::: Supplied material :::

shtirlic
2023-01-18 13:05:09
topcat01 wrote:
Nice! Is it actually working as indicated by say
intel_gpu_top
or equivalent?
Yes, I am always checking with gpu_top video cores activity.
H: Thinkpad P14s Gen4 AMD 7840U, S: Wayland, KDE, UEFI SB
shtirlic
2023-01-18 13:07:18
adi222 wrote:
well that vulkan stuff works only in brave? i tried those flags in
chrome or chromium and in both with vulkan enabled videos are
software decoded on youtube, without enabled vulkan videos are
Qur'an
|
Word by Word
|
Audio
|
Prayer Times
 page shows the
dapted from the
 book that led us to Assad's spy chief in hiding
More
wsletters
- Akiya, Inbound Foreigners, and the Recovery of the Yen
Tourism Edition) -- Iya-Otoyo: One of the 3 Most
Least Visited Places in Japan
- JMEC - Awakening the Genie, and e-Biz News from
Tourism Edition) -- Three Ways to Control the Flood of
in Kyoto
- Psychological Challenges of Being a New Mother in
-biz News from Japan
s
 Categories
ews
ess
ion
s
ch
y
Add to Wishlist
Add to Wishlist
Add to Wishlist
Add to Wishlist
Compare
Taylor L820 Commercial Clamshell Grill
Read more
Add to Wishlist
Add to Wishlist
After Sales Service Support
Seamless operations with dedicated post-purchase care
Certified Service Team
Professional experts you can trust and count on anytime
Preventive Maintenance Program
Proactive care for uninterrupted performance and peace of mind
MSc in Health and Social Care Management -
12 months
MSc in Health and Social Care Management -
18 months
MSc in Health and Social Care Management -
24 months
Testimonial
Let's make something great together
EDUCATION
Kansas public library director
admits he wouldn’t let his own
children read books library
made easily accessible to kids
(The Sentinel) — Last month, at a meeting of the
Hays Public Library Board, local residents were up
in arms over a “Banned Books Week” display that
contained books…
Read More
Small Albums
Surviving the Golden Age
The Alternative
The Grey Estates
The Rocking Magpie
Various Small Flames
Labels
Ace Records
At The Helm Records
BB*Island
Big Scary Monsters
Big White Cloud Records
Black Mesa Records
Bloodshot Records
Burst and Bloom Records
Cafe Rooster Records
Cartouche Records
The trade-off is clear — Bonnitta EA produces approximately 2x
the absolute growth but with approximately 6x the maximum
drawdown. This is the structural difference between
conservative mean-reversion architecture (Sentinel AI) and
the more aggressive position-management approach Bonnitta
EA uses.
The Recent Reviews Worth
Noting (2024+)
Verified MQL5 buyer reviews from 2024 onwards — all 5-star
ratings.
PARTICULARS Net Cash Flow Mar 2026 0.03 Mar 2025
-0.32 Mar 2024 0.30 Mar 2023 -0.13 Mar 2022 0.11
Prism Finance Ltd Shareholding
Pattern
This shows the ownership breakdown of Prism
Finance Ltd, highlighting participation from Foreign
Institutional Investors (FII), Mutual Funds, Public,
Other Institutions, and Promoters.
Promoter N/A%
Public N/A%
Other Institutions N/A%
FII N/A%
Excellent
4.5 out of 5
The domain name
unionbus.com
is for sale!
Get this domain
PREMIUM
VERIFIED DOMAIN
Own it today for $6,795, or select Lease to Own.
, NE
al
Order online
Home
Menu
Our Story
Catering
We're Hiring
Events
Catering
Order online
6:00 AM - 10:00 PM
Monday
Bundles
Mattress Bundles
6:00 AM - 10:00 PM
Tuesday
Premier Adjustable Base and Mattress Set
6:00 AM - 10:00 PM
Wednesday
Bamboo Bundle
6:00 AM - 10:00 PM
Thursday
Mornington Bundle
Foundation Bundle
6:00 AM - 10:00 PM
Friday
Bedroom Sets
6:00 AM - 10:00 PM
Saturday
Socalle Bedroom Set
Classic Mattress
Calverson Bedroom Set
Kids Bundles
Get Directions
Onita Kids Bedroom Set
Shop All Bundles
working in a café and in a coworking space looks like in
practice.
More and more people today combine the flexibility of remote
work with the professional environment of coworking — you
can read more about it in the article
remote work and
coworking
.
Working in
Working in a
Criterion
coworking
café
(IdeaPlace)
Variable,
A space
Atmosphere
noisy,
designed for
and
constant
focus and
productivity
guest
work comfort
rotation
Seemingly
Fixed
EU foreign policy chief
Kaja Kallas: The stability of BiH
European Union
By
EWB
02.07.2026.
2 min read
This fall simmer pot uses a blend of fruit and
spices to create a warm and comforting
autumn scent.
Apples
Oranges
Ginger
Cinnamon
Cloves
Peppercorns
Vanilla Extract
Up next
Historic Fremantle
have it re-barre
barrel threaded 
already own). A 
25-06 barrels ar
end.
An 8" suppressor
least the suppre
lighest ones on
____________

:::

▶ [Work task]
Each record shown above is to be given again exactly.

▶ [Output of the exercise]
shtirlic
2023-01-18 13:05:09
topcat01 wrote:
Nice! Is it actually working as indicated by say
intel_gpu_top
or equivalent?
Yes, I am always checking with gpu_top video cores activity.
H: Thinkpad P14s Gen4 AMD 7840U, S: Wayland, KDE, UEFI SB
shtirlic
2023-01-18 13:07:18
adi222 wrote:
well that vulkan stuff works only in brave? i tried those flags in
chrome or chromium and in both with vulkan enabled videos are
software decoded on youtube, without enabled vulkan videos are
Qur'an
|
Word by Word
|
Audio
|
Prayer Times
 page shows the
dapted from the
 book that led us to Assad's spy chief in hiding
More
wsletters
- Akiya, Inbound Foreigners, and the Recovery of the Yen
Tourism Edition) -- Iya-Otoyo: One of the 3 Most
Least Visited Places in Japan
- JMEC - Awakening the Genie, and e-Biz News from
Tourism Edition) -- Three Ways to Control the Flood of
in Kyoto
- Psychological Challenges of Being a New Mother in
-biz News from Japan
s
 Categories
ews
ess
ion
s
ch
y
Add to Wishlist
Add to Wishlist
Add to Wishlist
Add to Wishlist
Compare
Taylor L820 Commercial Clamshell Grill
Read more
Add to Wishlist
Add to Wishlist
After Sales Service Support
Seamless operations with dedicated post-purchase care
Certified Service Team
Professional experts you can trust and count on anytime
Preventive Maintenance Program
Proactive care for uninterrupted performance and peace of mind
MSc in Health and Social Care Management -
12 months
MSc in Health and Social Care Management -
18 months
MSc in Health and Social Care Management -
24 months
Testimonial
Let's make something great together
EDUCATION
Kansas public library director
admits he wouldn’t let his own
children read books library
made easily accessible to kids
(The Sentinel) — Last month, at a meeting of the
Hays Public Library Board, local residents were up
in arms over a “Banned Books Week” display that
contained books…
Read More
Small Albums
Surviving the Golden Age
The Alternative
The Grey Estates
The Rocking Magpie
Various Small Flames
Labels
Ace Records
At The Helm Records
BB*Island
Big Scary Monsters
Big White Cloud Records
Black Mesa Records
Bloodshot Records
Burst and Bloom Records
Cafe Rooster Records
Cartouche Records
The trade-off is clear — Bonnitta EA produces approximately 2x
the absolute growth but with approximately 6x the maximum
drawdown. This is the structural difference between
conservative mean-reversion architecture (Sentinel AI) and
the more aggressive position-management approach Bonnitta
EA uses.
The Recent Reviews Worth
Noting (2024+)
Verified MQL5 buyer reviews from 2024 onwards — all 5-star
ratings.
PARTICULARS Net Cash Flow Mar 2026 0.03 Mar 2025
-0.32 Mar 2024 0.30 Mar 2023 -0.13 Mar 2022 0.11
Prism Finance Ltd Shareholding
Pattern
This shows the ownership breakdown of Prism
Finance Ltd, highlighting participation from Foreign
Institutional Investors (FII), Mutual Funds, Public,
Other Institutions, and Promoters.
Promoter N/A%
Public N/A%
Other Institutions N/A%
FII N/A%
Excellent
4.5 out of 5
The domain name
unionbus.com
is for sale!
Get this domain
PREMIUM
VERIFIED DOMAIN
Own it today for $6,795, or select Lease to Own.
, NE
al
Order online
Home
Menu
Our Story
Catering
We're Hiring
Events
Catering
Order online
6:00 AM - 10:00 PM
Monday
Bundles
Mattress Bundles
6:00 AM - 10:00 PM
Tuesday
Premier Adjustable Base and Mattress Set
6:00 AM - 10:00 PM
Wednesday
Bamboo Bundle
6:00 AM - 10:00 PM
Thursday
Mornington Bundle
Foundation Bundle
6:00 AM - 10:00 PM
Friday
Bedroom Sets
6:00 AM - 10:00 PM
Saturday
Socalle Bedroom Set
Classic Mattress
Calverson Bedroom Set
Kids Bundles
Get Directions
Onita Kids Bedroom Set
Shop All Bundles
working in a café and in a coworking space looks like in
practice.
More and more people today combine the flexibility of remote
work with the professional environment of coworking — you
can read more about it in the article
remote work and
coworking
.
Working in
Working in a
Criterion
coworking
café
(IdeaPlace)
Variable,
A space
Atmosphere
noisy,
designed for
and
constant
focus and
productivity
guest
work comfort
rotation
Seemingly
Fixed
EU foreign policy chief
Kaja Kallas: The stability of BiH
European Union
By
EWB
02.07.2026.
2 min read
This fall simmer pot uses a blend of fruit and
spices to create a warm and comforting
autumn scent.
Apples
Oranges
Ginger
Cinnamon
Cloves
Peppercorns
Vanilla Extract
Up next
Historic Fremantle
have it re-barre
barrel threaded 
already own). A 
25-06 barrels ar
end.
An 8" suppressor
least the suppre
lighest ones on
____________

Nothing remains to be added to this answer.